Mirdamadi has been working in tissue engineering and biomaterials research for a decade, with most of his work focused on using 3D printing to fabricate artificial tissue constructs from biomaterials deemed challenging for the field. This is important because addressing these challenges provides a framework for developing alternative sources of functional tissue and organ implants. Over these years, Mirdamadi has developed a core expertise with 3D printing to fabricate engineered musculoskeletal and cardiac constructs for myriad clinical applications. After his PhD work, Mirdamadi sees himself continuing in this industry.

“I truly enjoy solving big-picture problems in health care and have thrived on advancing bioengineered technologies that can be used for real-world applications,” Mirdamadi said. “I hope to become a leader in the health care manufacturing space helping to provide clinically translatable solutions.”   

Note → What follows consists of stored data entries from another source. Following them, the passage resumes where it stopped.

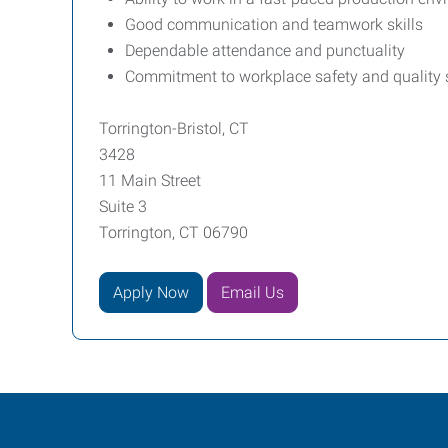
Good communication and teamwork skills
Dependable attendance and punctuality
Commitment to workplace safety and quality
Torrington-Bristol, CT
3428
11 Main Street
Suite 3
Torrington, CT 06790
Apply Now
Email Us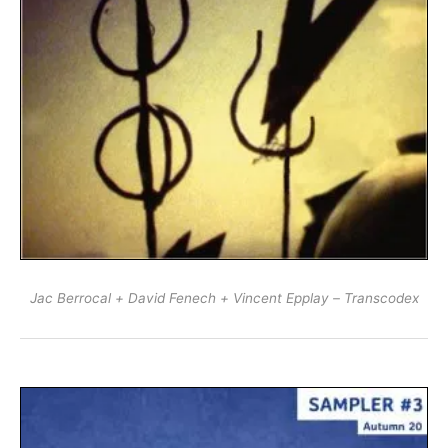
Jac Berrocal + David Fenech + Vincent Epplay – Transcodex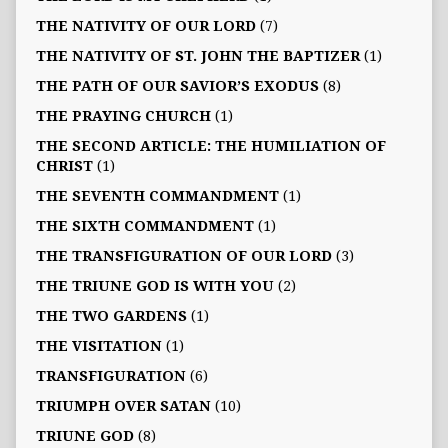
THE NATIVITY OF OUR LORD
(7)
THE NATIVITY OF ST. JOHN THE BAPTIZER
(1)
THE PATH OF OUR SAVIOR’S EXODUS
(8)
THE PRAYING CHURCH
(1)
THE SECOND ARTICLE: THE HUMILIATION OF
CHRIST
(1)
THE SEVENTH COMMANDMENT
(1)
THE SIXTH COMMANDMENT
(1)
THE TRANSFIGURATION OF OUR LORD
(3)
THE TRIUNE GOD IS WITH YOU
(2)
THE TWO GARDENS
(1)
THE VISITATION
(1)
TRANSFIGURATION
(6)
TRIUMPH OVER SATAN
(10)
TRIUNE GOD
(8)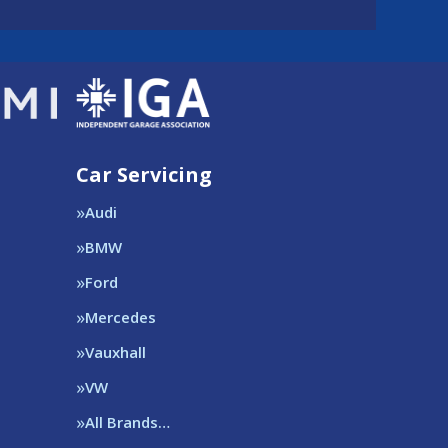
Car Servicing
Audi
BMW
Ford
Mercedes
Vauxhall
VW
All Brands…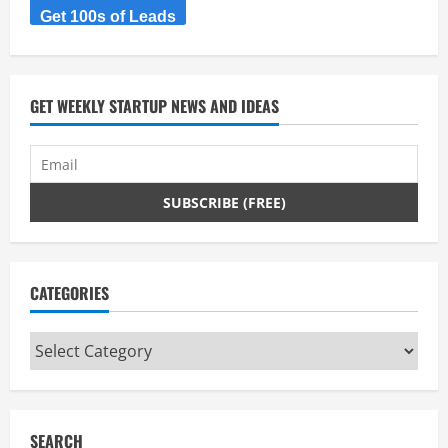
Get 100s of Leads
GET WEEKLY STARTUP NEWS AND IDEAS
CATEGORIES
Categories
SEARCH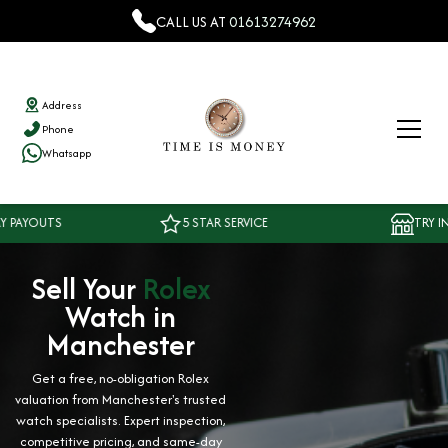
CALL US AT
01613274962
Address
Phone
Whatsapp
TS
5 STAR SERVICE
TRY IN OUR 
Sell Your
Rolex
Watch in
Manchester
Get a free, no-obligation Rolex
valuation from Manchester's trusted
watch specialists. Expert inspection,
competitive pricing, and same-day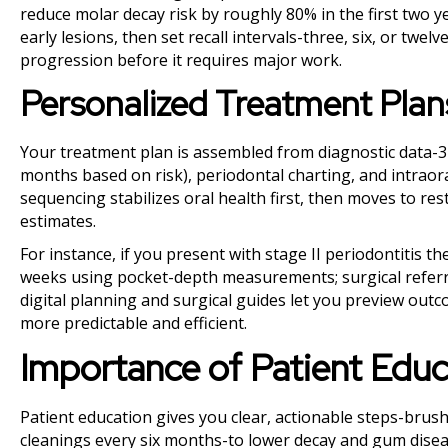
reduce molar decay risk by roughly 80% in the first two y
early lesions, then set recall intervals-three, six, or twe
progression before it requires major work.
Personalized Treatment Plan
Your treatment plan is assembled from diagnostic data-
months based on risk), periodontal charting, and intraora
sequencing stabilizes oral health first, then moves to re
estimates.
For instance, if you present with stage II periodontitis t
weeks using pocket-depth measurements; surgical referra
digital planning and surgical guides let you preview ou
more predictable and efficient.
Importance of Patient Educ
Patient education gives you clear, actionable steps-brush
cleanings every six months-to lower decay and gum disease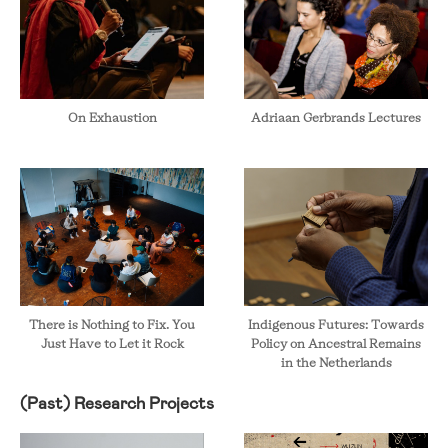
On Exhaustion
Adriaan Gerbrands Lectures
There is Nothing to Fix. You
Indigenous Futures: Towards
Just Have to Let it Rock
Policy on Ancestral Remains
in the Netherlands
(Past) Research Projects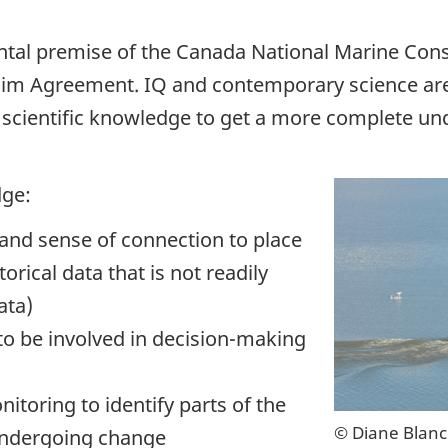
ntal premise of the Canada National Marine Cons
laim Agreement. IQ and contemporary science a
 scientific knowledge to get a more complete und
dge:
and sense of connection to place
orical data that is not readily
ata)
 be involved in decision-making
ring to identify parts of the
© Diane Blan
undergoing change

“Eman is a persistent, critical thinker with an entrepreneurial drive and intrinsic capability of conducting independent research,” Lowe said. “His dedication and technical and communication skills will serve him well in his career. I have no doubt that he will accomplish his goal of being an impactful scientist in the interdisciplinary fields of biomaterials, drug delivery, nanotechnology, and regenerative medicine.”

Presented in coordination with the University of Maryland Graduate School’s annual Graduate Research Conference, the GTR award is made in recognition of important translational research performed by a UMB graduate student or postdoctoral fellow. It embodies the mission of UM Ventures, Baltimore to translate outcomes from basic research into real-world applications.

This year’s judge panel included Jeff Purnell, PhD, senior licensing officer; Melissa Blackman, PhD, senior licensing officer; Rebecca Bettes, MS, MBA, senior licensing officer; and Nancy Cowger, PhD, executive director of licensing and alliances. Competition was significant again this year, with 15 qualified applicants from the schools of medicine, pharmacy, and dentistry. Our judging team also was impressed by the skillful conference presentations of this year’s applicants.

Purnell, who advises Lowe on the development of new technologies arising from her research, said, “We’ve seen Eman and the team overcome experimental hurdles and achieve positive results during the course of the project. It’s gratifying to be able to highlight his accomplishments with the GTR award.”